**Task to complete**
An exact transcription of every record is needed, leaving out the pictures.
(Data supplied Opens)
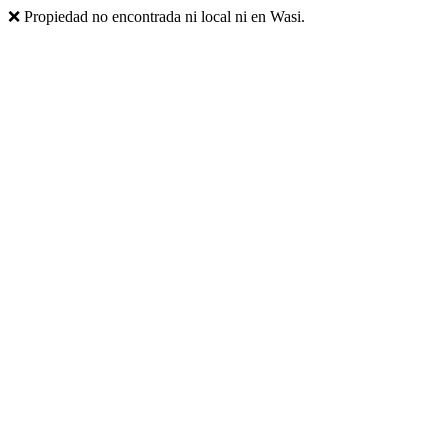
❌ Propiedad no encontrada ni local ni en Wasi.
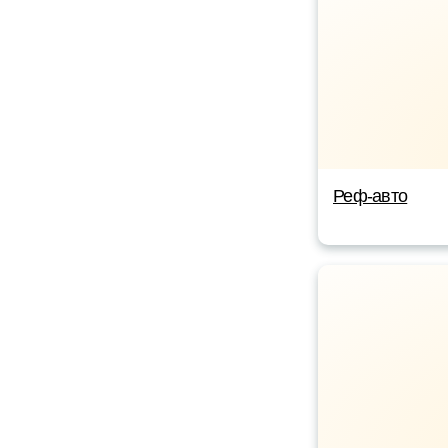
Реф-авто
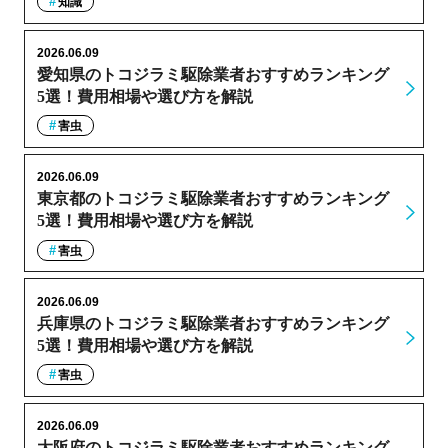
知識
2026.06.09
愛知県のトコジラミ駆除業者おすすめランキング
5選！費用相場や選び方を解説
害虫
2026.06.09
東京都のトコジラミ駆除業者おすすめランキング
5選！費用相場や選び方を解説
害虫
2026.06.09
兵庫県のトコジラミ駆除業者おすすめランキング
5選！費用相場や選び方を解説
害虫
2026.06.09
大阪府のトコジラミ駆除業者おすすめランキング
(Data supplied Closes)
**Result for this task**
❌ Propiedad no encontrada ni local ni en Wasi.
Реф-авто
知識
2026.06.09
愛知県のトコジラミ駆除業者おすすめランキング
5選！費用相場や選び方を解説
害虫
2026.06.09
東京都のトコジラミ駆除業者おすすめランキング
5選！費用相場や選び方を解説
害虫
2026.06.09
兵庫県のトコジラミ駆除業者おすすめランキング
5選！費用相場や選び方を解説
害虫
2026.06.09
大阪府のトコジラミ駆除業者おすすめランキング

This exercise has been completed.